Wednesday, 25 January 2017

Snickers Will Air The First Live Super Bowl Ad

Although the championship game is played out on the field, every year the Super Bowl provides another chance for intense competition in the form of advertising one-uppery. This showdown will be no different: after Hyundai announced it would film its Super Bowl ad during the game and air it directly after, Snickers says it will air the first live ad in the history of the NFL championship.

Mars Inc. will produce the 30-second spot in real time while New England Patriots and Atlanta Falcons players take a break, reports The Wall Street Journal.

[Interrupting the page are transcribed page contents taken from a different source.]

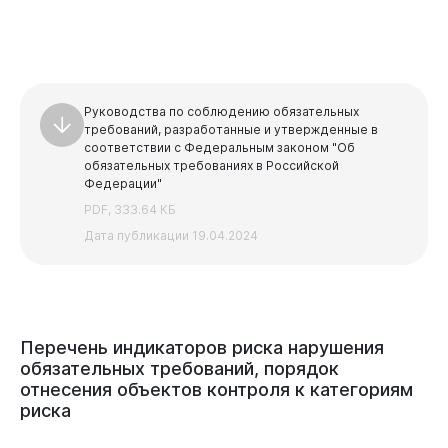
Руководства по соблюдению обязательных
требований, разработанные и утвержденные в
соответствии с Федеральным законом "Об
обязательных требованиях в Российской
Федерации"
PDF, 333.64 КБ
Дата публикации 19.04.2024
Перечень
индикаторов
риска
нарушения
обязательных
требований,
порядок
отнесения
объектов
контроля
к
категориям
риска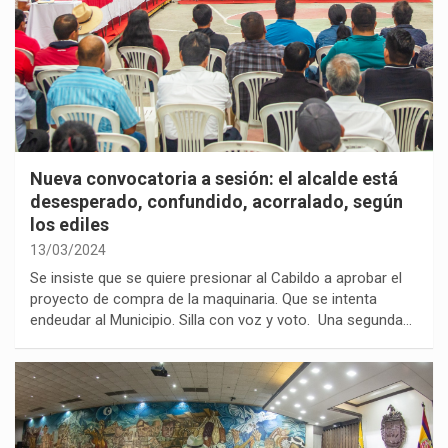
Nueva convocatoria a sesión: el alcalde está
desesperado, confundido, acorralado, según
los ediles
13/03/2024
Se insiste que se quiere presionar al Cabildo a aprobar el
proyecto de compra de la maquinaria. Que se intenta
endeudar al Municipio. Silla con voz y voto. Una segunda…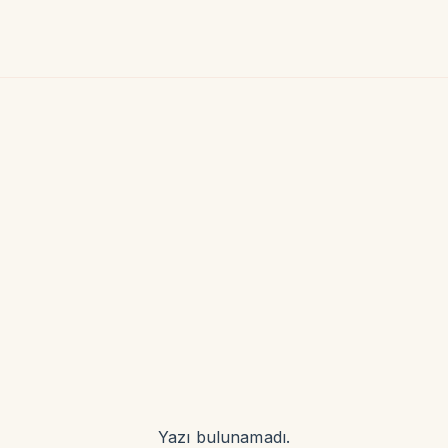
Yazı bulunamadı.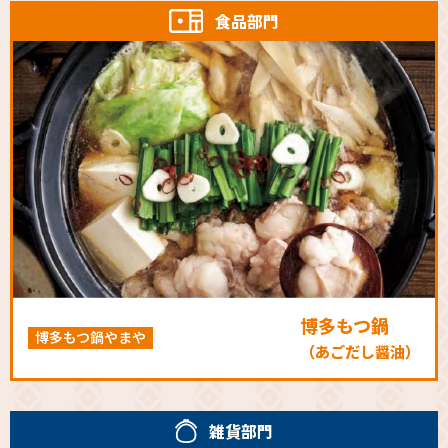
食品部門
博多もつ鍋
博多もつ鍋やまや
（あごだし醤油）
雑貨部門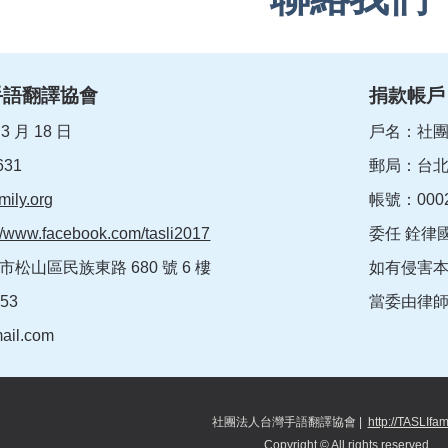
手語翻譯協會
捐款帳戶
 月 18 日
戶名：社
31
郵局：台
amily.org
帳號：0002
://www.facebook.com/tasli2017
委任 銓律
市松山區民族東路 680 號 6 樓
如有侵害
-953
當委由律
mail.com
社團法人台灣手語翻譯協會
|
http://TASLIfam
Copyright © All rights reserved.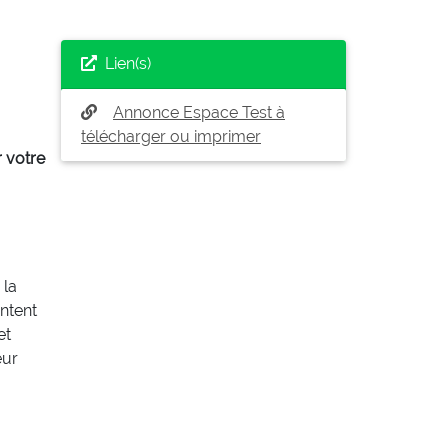
Lien(s)
Annonce Espace Test à
télécharger ou imprimer
r votre
 la
entent
et
eur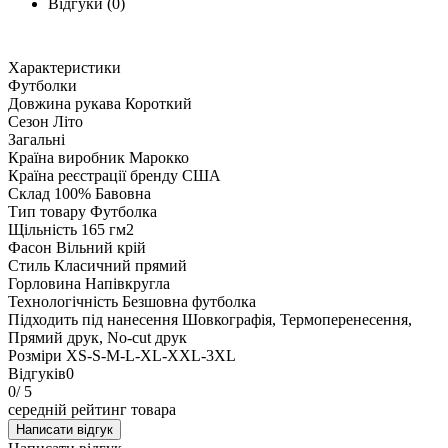
Відгуки (0)
Характеристики
Футболки
Довжина рукава
Короткий
Сезон
Літо
Загальні
Країна виробник
Марокко
Країна реєстрації бренду
США
Склад
100% Бавовна
Тип товару
Футболка
Щільність
165 гм2
Фасон
Вільний крій
Стиль
Класичний прямий
Горловина
Напівкругла
Технологічність
Безшовна футболка
Підходить під нанесення
Шовкографія, Термоперенесення,
Прямий друк, No-cut друк
Розміри
XS-S-M-L-XL-XXL-3XL
Відгуків
0
0
/ 5
середній рейтинг товара
Написати відгук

Actor Adam Driver will star in the western-themed ad, which will be another installment in Snickers’ “You’re not you when you’re hungry” series where famous people are transformed into famous cranky people when they’re cranky. It’s unclear who Driver will turn into — perhaps a combination of Kylo Ren from the new Star Wars films and his cowboy-hat wearing Al Cody from Inside Llewyn Davis?

Mars Inc.

While some folks used to look forward to the Super Bowl just for the ads, we’re now living in the streaming era of ad-free content, spurring advertisers to seek new ways to stir up excitement. Live advertising works for both TV and social media.

“People aren’t forced to watch commercials anymore. They can easily tune them out,” said Peter Kain, executive creative director at BBDO New York, the agency working with Mars on the Snickers spot. “We need to do something that makes people want to watch and talk about the ads.”

Mars agrees.

“Consumers are getting more and more demanding,” Berta de Pablos-Barbier, vice president of marketing at Mars, told the WSJ. Namely, sticking a celebrity in your ad and calling it a day doesn’t cut it these days.

This won’t be the first live commercial on TV, however: NBC aired live commercials fro brands such as Oreo, Toyota, and Reddi-wip in December during sits broadcast of Hairspray Live. Target Corp. also aired a four-minute ad/Gwen Stefani music video during the Grammy Awards telecast last year, notes the WSJ.